Attacking Autonomous Driving Agents with Adversarial Machine Learning: A Holistic Evaluation with the CARLA Leaderboard

TL;DR

This work advances adversarial ML in autonomous driving by evaluating patches against end-to-end agents within the CARLA Leaderboard, rather than attacking isolated ML models. It demonstrates that non-ML components such as PID controllers and GPS-based rules can suppress or modify adversarial effects, particularly for steering attacks, while stopping attacks with lighting-optimized patches can generalize across agents. The authors propose a formal threat model, a patch-generation pipeline with patch projection and lighting perturbations, and a cars-level experimentation framework, revealing practical robustness gaps and the need for standardized adversarial robustness benchmarks. The work thus emphasizes holistic evaluation, reproducibility, and the potential for a community-led leaderboard to drive development of more robust autonomous driving systems with real-world applicability.

Abstract

To autonomously control vehicles, driving agents use outputs from a combination of machine-learning (ML) models, controller logic, and custom modules. Although numerous prior works have shown that adversarial examples can mislead ML models used in autonomous driving contexts, it remains unclear if these attacks are effective at producing harmful driving actions for various agents, environments, and scenarios. To assess the risk of adversarial examples to autonomous driving, we evaluate attacks against a variety of driving agents, rather than against ML models in isolation. To support this evaluation, we leverage CARLA, an urban driving simulator, to create and evaluate adversarial examples. We create adversarial patches designed to stop or steer driving agents, stream them into the CARLA simulator at runtime, and evaluate them against agents from the CARLA Leaderboard, a public repository of best-performing autonomous driving agents from an annual research competition.

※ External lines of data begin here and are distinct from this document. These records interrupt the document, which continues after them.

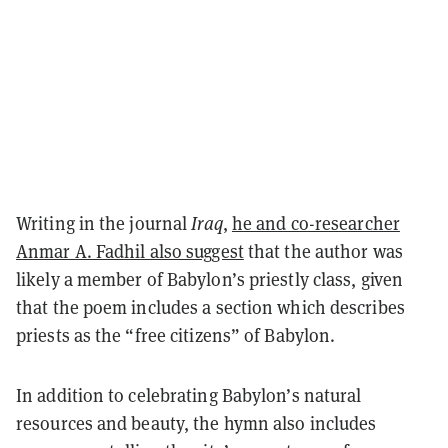
Writing in the journal
Iraq
,
he and co-researcher
Anmar A. Fadhil also suggest
that the author was
likely a member of Babylon’s priestly class, given
that the poem includes a section which describes
priests as the “free citizens” of Babylon.
In addition to celebrating Babylon’s natural
resources and beauty, the hymn also includes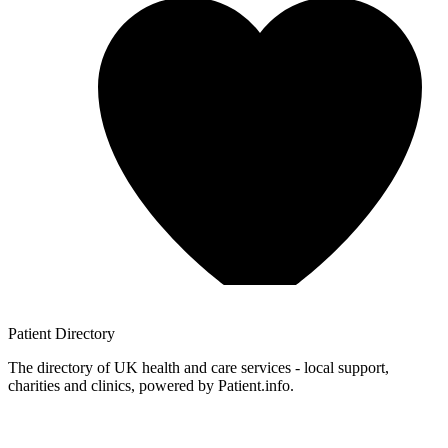
Patient
Directory
The directory of UK health and care services - local support,
charities and clinics, powered by Patient.info.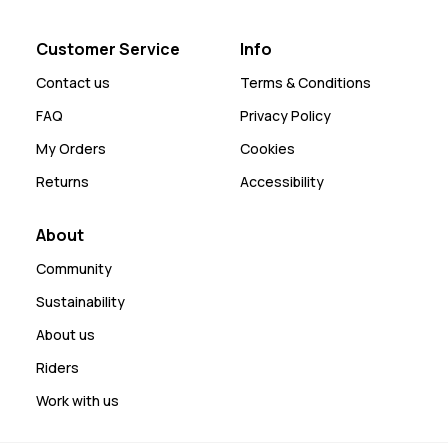
Customer Service
Info
Contact us
Terms & Conditions
FAQ
Privacy Policy
My Orders
Cookies
Returns
Accessibility
About
Community
Sustainability
About us
Riders
Work with us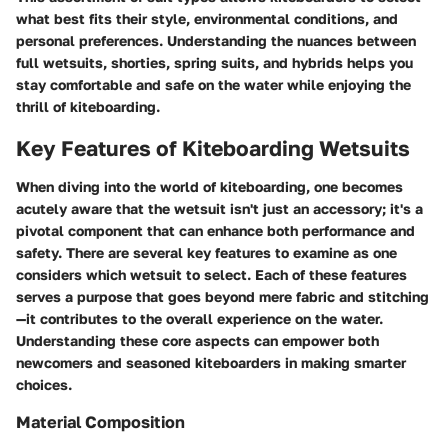
what best fits their style, environmental conditions, and
personal preferences. Understanding the nuances between
full wetsuits, shorties, spring suits, and hybrids helps you
stay comfortable and safe on the water while enjoying the
thrill of kiteboarding.
Key Features of Kiteboarding Wetsuits
When diving into the world of kiteboarding, one becomes
acutely aware that the wetsuit isn't just an accessory; it's a
pivotal component that can enhance both performance and
safety. There are several key features to examine as one
considers which wetsuit to select. Each of these features
serves a purpose that goes beyond mere fabric and stitching
—it contributes to the overall experience on the water.
Understanding these core aspects can empower both
newcomers and seasoned kiteboarders in making smarter
choices.
Material Composition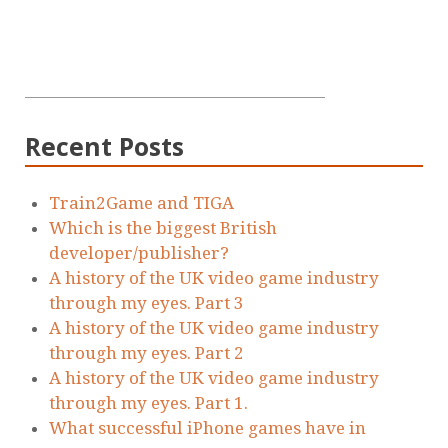
Recent Posts
Train2Game and TIGA
Which is the biggest British
developer/publisher?
A history of the UK video game industry
through my eyes. Part 3
A history of the UK video game industry
through my eyes. Part 2
A history of the UK video game industry
through my eyes. Part 1.
What successful iPhone games have in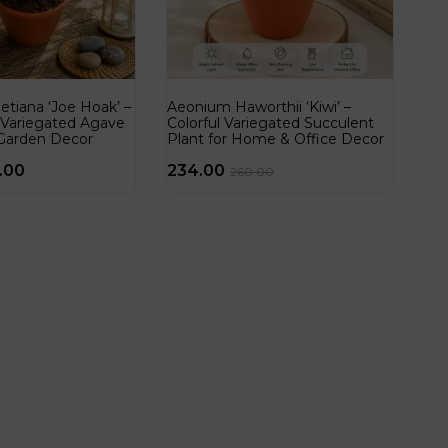
tiana ‘Joe Hoak’ –
Aeonium Haworthii ‘Kiwi’ –
 Variegated Agave
Colorful Variegated Succulent
Garden Decor
Plant for Home & Office Decor
.00
234.00
260.00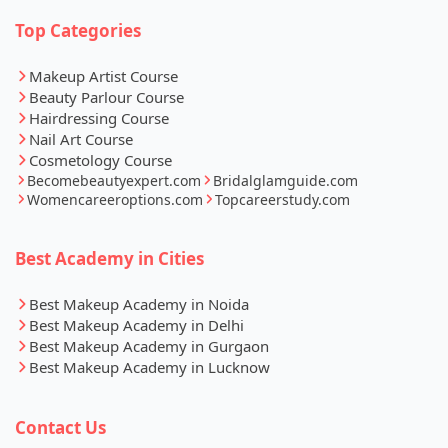
Top Categories
Makeup Artist Course
Beauty Parlour Course
Hairdressing Course
Nail Art Course
Cosmetology Course
Becomebeautyexpert.com
Bridalglamguide.com
Womencareeroptions.com
Topcareerstudy.com
Best Academy in Cities
Best Makeup Academy in Noida
Best Makeup Academy in Delhi
Best Makeup Academy in Gurgaon
Best Makeup Academy in Lucknow
Contact Us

Unlike prior work, we evaluate attacks against autonomous driving systems without creating or modifying any driving-agent code and against all parts of the agent included with the ML model. We perform a case-study investigation of two attack strategies against three open-source driving agents from the CARLA Leaderboard across multiple driving scenarios, lighting conditions, and locations. Interestingly, we show that, although some attacks can successfully mislead ML models into predicting erroneous stopping or steering commands, some driving agents use modules, such as PID control or GPS-based rules, that can overrule attacker-manipulated predictions from ML models.

Paper Structure

This paper contains 32 sections, 2 equations, 7 figures, 2 tables.

Figures (7)

  • Figure 1: We show the various parts of autonomous driving agents based on the CARLA Leaderboard API. These parts include ML models (in green) and other modules used prior to ML model inputs or after ML model outputs (shown in blue). We evaluate agents that use RGB images for model input and predict waypoints as model output (shown in solid lines); however, we show other commonly used input and output modalities in this diagram (shown in dotted lines). In red, we show our process for inserting adversarial examples into CARLA.
  • Figure 2: We annotate a map of Town 02 in CARLA, listing all locations where a curved road segment, a straight road segment, or an intersection are found. We number each of these instances with a unique identifier.
  • Figure 3: We generate an adversarial patch that successfully misleads the TCP agent to stop the vehicle, resulting in a route completion failure on the CARLA Leaderboard.
  • Figure 4: We show the speed of the target vehicle when performing our stopping attack against the Rails agent (top) and the NEAT agent (bottom). In both cases, the adversarial patch successfully causes the vehicle to stop, resulting in a route completion failure.
  • Figure 5: We perform steering attacks against TCP on Road #5 (b) and Turn #2 (c), and we compare the ML model's predicted aim angle (top) to the vehicle's steering command (bottom). In both locations, the adversarial patches manipulate the aim angle (red, top) but not the steering commands (red, bottom). We manually disable TCP's agent-specific rules (black), and find that only then do our attacks succeed.